Rex aß mich gerne auswärts. Und er war sehr gut darin. Ich wand mich im Heidekraut, als meine Finger mit seinen kurzen Haaren spielten, während Lust durch meinen Körper fegte. Seine Zunge fuhr meine Vulva hinunter, saugte und biss.
Er drückte meine Beine hoch, hob meinen Hintern vom Boden ab. Seine Lippen bewegten sich tiefer. Ich quietschte, während ich mein Arschloch leckte. Rex stöhnte und genoss mein Arschloch, als seine Zunge ein neues, aufregendes Vergnügen in mir auslöste. Meine Muschi zog sich zusammen, als sich meine Zehen zusammenrollten.
?Wow So heiß,? Ich bin außer Atem.
Ein Mädchenlied klang in meinen Ohren.
Ich stand auf und wälzte mich auf Händen und Knien.
?Hey?? rief Rex überrascht. ?Was machst du??
Ich kroch zum Rand der Klippe, während mein Hintern meinen Bruder schüttelte. Das Lied bedeutete, dass Queenie unten war.
Ich schaute von der Seite. Ich konnte die Worte nicht verstehen, als das Mädchen langsam ihr schwarzes Haar löste und den langen Vorhang über ihren Arsch zog. Rex gesellt sich zu mir und stöhnt vor Vergnügen, als er Queenies Bluse aufknöpft. Ihr Kleid fiel herunter und enthüllte ihren Petticoat und die gekräuselten Raffungen.
Verdammt, die sind so schön, Rex stöhnte, als Queenie ihre Unterwäsche auszog und ihre großen, gepolsterten, cremigen Brüste enthüllte. Auch von oben sahen die Brüste groß und weich aus. Ich wollte mein Gesicht zwischen ihnen vergraben.
Musst du weiter meinen Arsch lecken? Ich war außer Atem. Bereiten Sie mich auf Ihren Schwanz vor.
?Aber…?
Wenn du in meinem Arsch bist, kannst du dann auf Queenie aufpassen? Ich versprach. Stellen Sie sich vor, er schwimmt, während Sie sich in meinen engen Arsch bohren.

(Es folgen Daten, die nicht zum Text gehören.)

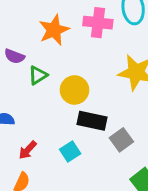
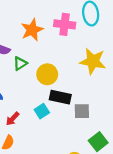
gray square: (121, 140) -> (82, 111), turned 35
cyan square: (70, 152) -> (42, 111), moved

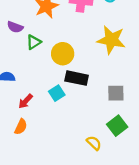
gray square: (82, 111) -> (116, 93), moved

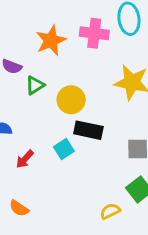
orange semicircle: (21, 127) -> (19, 208), moved, turned 98
yellow semicircle: (94, 143) -> (110, 211), turned -70

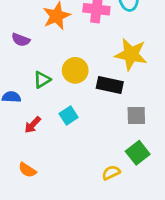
green triangle: (35, 85) -> (42, 80), moved
black rectangle: (88, 130) -> (110, 85), moved

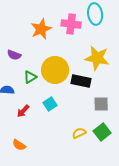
purple semicircle: (21, 40) -> (14, 55), moved
yellow circle: (75, 70) -> (55, 70), size x1.4
yellow semicircle: (111, 173) -> (79, 133), moved

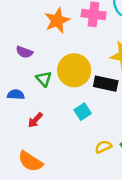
green triangle: (30, 77) -> (44, 79), turned -40
cyan square: (50, 104) -> (83, 112), moved
orange semicircle: (19, 145) -> (30, 161), size x1.5

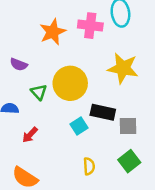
black rectangle: (106, 84) -> (103, 112), moved
yellow semicircle: (103, 147) -> (89, 166), moved, turned 112

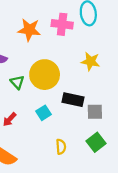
orange star: (53, 32) -> (29, 30), turned 30
yellow star: (123, 68) -> (90, 61), size x0.7
cyan square: (79, 126) -> (43, 113), moved

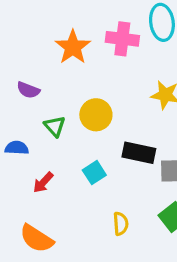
orange star: (29, 30) -> (73, 47), turned 30
yellow circle: (45, 75) -> (96, 115), size x0.7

Rex zögerte nicht. Er taucht hinter mich und drückt seine Lippen direkt auf meinen zuckenden Muskel. Ich stöhne, seine Zunge dringt in meinen Arsch ein, während seine Finger meine Muschi studieren. Er führte seine mit Saft bedeckten Finger in mein Arschloch, bearbeitete sie, meine Muschisäfte schmierten die Straße.

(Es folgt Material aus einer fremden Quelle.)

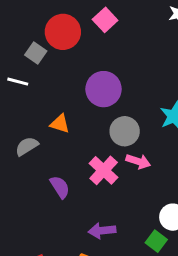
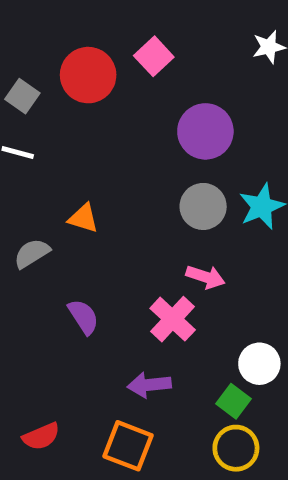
gray square: (36, 53) -> (22, 96), moved
purple circle: (104, 89) -> (205, 131), moved
gray circle: (125, 131) -> (203, 206), moved
pink cross: (104, 170) -> (173, 319), moved

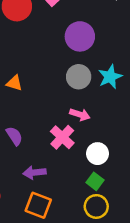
white circle: (259, 364) -> (98, 154), moved
purple arrow: (149, 385) -> (35, 172), moved

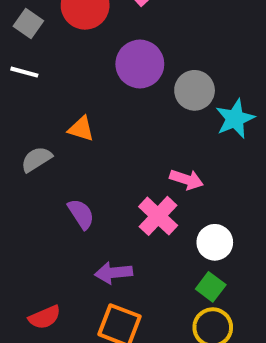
purple circle: (80, 36) -> (140, 64), moved
gray circle: (79, 77) -> (195, 90), moved

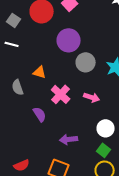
gray circle: (195, 90) -> (86, 62), moved
gray semicircle: (36, 159) -> (18, 87), turned -77
pink cross: (158, 216) -> (61, 94), moved
purple arrow: (113, 273) -> (69, 139), moved

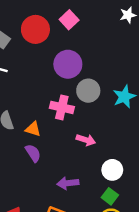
orange triangle: (40, 72) -> (33, 129), moved
pink cross: (61, 94) -> (62, 107), moved, turned -30
pink arrow: (92, 97) -> (86, 140), moved

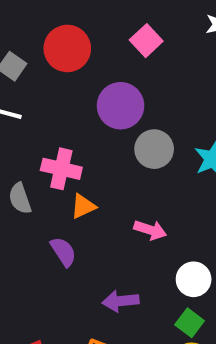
pink square: (69, 20) -> (146, 41), moved
pink cross: (62, 107) -> (61, 169), moved
orange triangle: (33, 129) -> (83, 206), moved, turned -42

Ich stöhnte. Ich wusste nicht, woher mein Bruder wusste, wie man das macht, aber ich liebte es. Er steckte einen Finger rein und dann zwei Finger rein und raus. Er pumpte schneller und schneller, die Reibung wurde für ihn mit jedem Pumpen seiner Finger leichter.
Ich zitterte, drückte darauf. Ich schüttelte meinen Arsch, als er seine Finger immer wieder in mich eintauchte, und ich war mit den Empfindungen zufrieden. Meine Fotze zog sich zusammen, als er seinen dritten Finger weit genug von meinem Arsch öffnete.
Ich denke, du bist bereit, Schwester? Rex keuchte, erhob sich, sein Schwanz stieß in meinen Arsch.
?Ja,? Ich stöhnte, meine Augen auf Queenie gerichtet, die im Pool trieb. Seine blassen Glieder verschwanden im dunklen Wasser, sein sprudelnder Arsch zerschmetterte die Oberfläche, als er ins Wasser tauchte. Ich stöhne und lecke meine Lippen bei dem Gedanken, deinen Arsch zu schmecken.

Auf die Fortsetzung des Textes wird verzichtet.